Both Elixir.Incrementer.DBWorker and Elixir.Incrementer are GenServers the reason for this is to allow async casts in order to respond the incomming request ASAP without waiting for the increment operation to finish, protect their own ets table making sure only their owner can access it and beeing supervised by the application in case of a crash.

Limitations

Working with ETS tables is easy and straightforward but the tables are only available to one node, from experience when a web server goes to production several identical instances are launched in parallel, this solution can’t be used like that because each intance will have their own ets table working in isolation causing out of sync values when the same key is sent to different instances.

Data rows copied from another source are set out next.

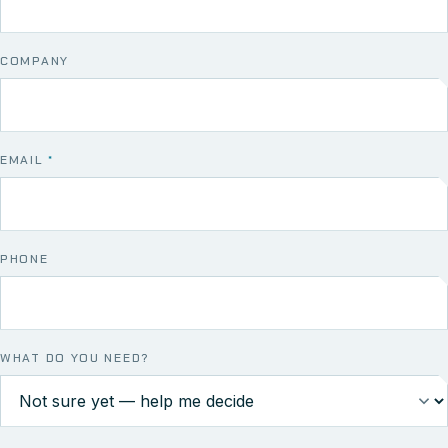
COMPANY
EMAIL
*
PHONE
WHAT DO YOU NEED?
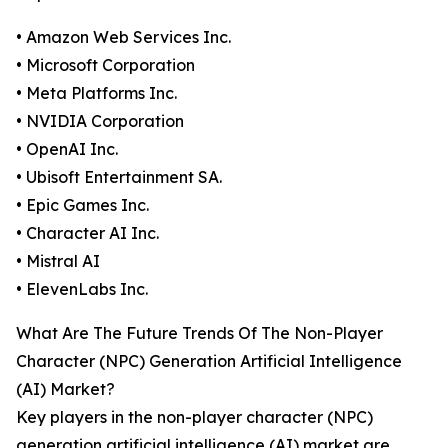
• Amazon Web Services Inc.
• Microsoft Corporation
• Meta Platforms Inc.
• NVIDIA Corporation
• OpenAI Inc.
• Ubisoft Entertainment SA.
• Epic Games Inc.
• Character AI Inc.
• Mistral AI
• ElevenLabs Inc.
What Are The Future Trends Of The Non-Player
Character (NPC) Generation Artificial Intelligence
(AI) Market?
Key players in the non-player character (NPC)
generation artificial intelligence (AI) market are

A solution to this can be the use of mnesia.

Metrics and Error handling is basic at best if the db worker crashes with a out of sync queue, those updates will not be inserted to the db.

Performance

In order to test the effectivnes of the proposed approach I benchmarked the number of request per seccond that the server can handle. It’s compared to other two different approaches: a baseline elixir phoenix server that does nothing and always return 202 labeled as simple in the data below, a synchronous solution that first gets the value from the postgres db, increments and then updates the new value immediately this approach is labeled as sync, and finally the proposed solution is labeled as ets

Data was collected from three runs using WRK as the http load tool with the following parameters: wrk -c 400 -t 16 -d 30s -s priv/scripts/post.lua http://localhost:3333/increment, the script that generates the body request can be found inside the project in the file: priv/scripts/post.lua it generates a random key and random integer and post it to our server in the expected format.

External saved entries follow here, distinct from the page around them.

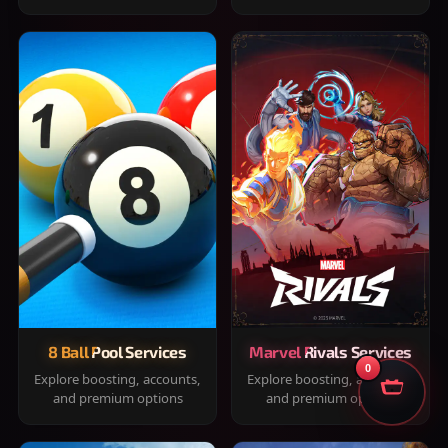
8 Ball Pool Services
Marvel Rivals Services
0
Explore boosting, accounts,
Explore boosting, accounts,
and premium options
and premium options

All the runs were made in the same machine a ryzen9 5950x with 64gb of ram.

results = [
  requests: [3456, 3283, 3369] ++ [3581, 3351, 3326] ++ [1553, 1480, 1596],
  run: [1, 2, 3, 1, 2, 3, 1, 2, 3],
  type: [:ets, :ets, :ets, :simple, :simple, :simple, :sync, :sync, :sync]
]

[
  requests: [3456, 3283, 3369, 3581, 3351, 3326, 1553, 1480, 1596],
  run: [1, 2, 3, 1, 2, 3, 1, 2, 3],
  type: [:ets, :ets, :ets, :simple, :simple, :simple, :sync, :sync, :sync]
]

VegaLite.new(width: 600, height: 400, title: "Requets/sec")
|> VegaLite.data_from_values(results, only: ["run", "requests", "type"])
|> VegaLite.mark(:line)
|> VegaLite.encode_field(:x, "run", type: :temporal)
|> VegaLite.encode_field(:y, "requests", type: :quantitative)
|> VegaLite.encode_field(:color, "type")

{"$schema":"https://vega.github.io/schema/vega-lite/v5.json","data":{"values":[{"requests":3456,"run":1,"type":"ets"},{"requests":3283,"run":2,"type":"ets"},{"requests":3369,"run":3,"type":"ets"},{"requests":3581,"run":1,"type":"simple"},{"requests":3351,"run":2,"type":"simple"},{"requests":3326,"run":3,"type":"simple"},{"requests":1553,"run":1,"type":"sync"},{"requests":1480,"run":2,"type":"sync"},{"requests":1596,"run":3,"type":"sync"}]},"encoding":{"color":{"field":"type"},"x":{"field":"run","type":"temporal"},"y":{"field":"requests","type":"quantitative"}},"height":400,"mark":"line","title":"Requets/sec","width":600}

As the graph shows the proposed solution and the baseline project are very close, this is the result of priorizing the response time and using ets as a memory cache and batch insertion to the postgres db. It also shows that it’s considerable better than the sync approach.

This can be seen in the profiling result showing that most of the time the code is executing the phoenix framework.

Conclusions

I enjoyed this excerise and learnt a about GenServers and ets, given more time I would like to explore horizontal scaling making sure this service can work with several intances running at the same time.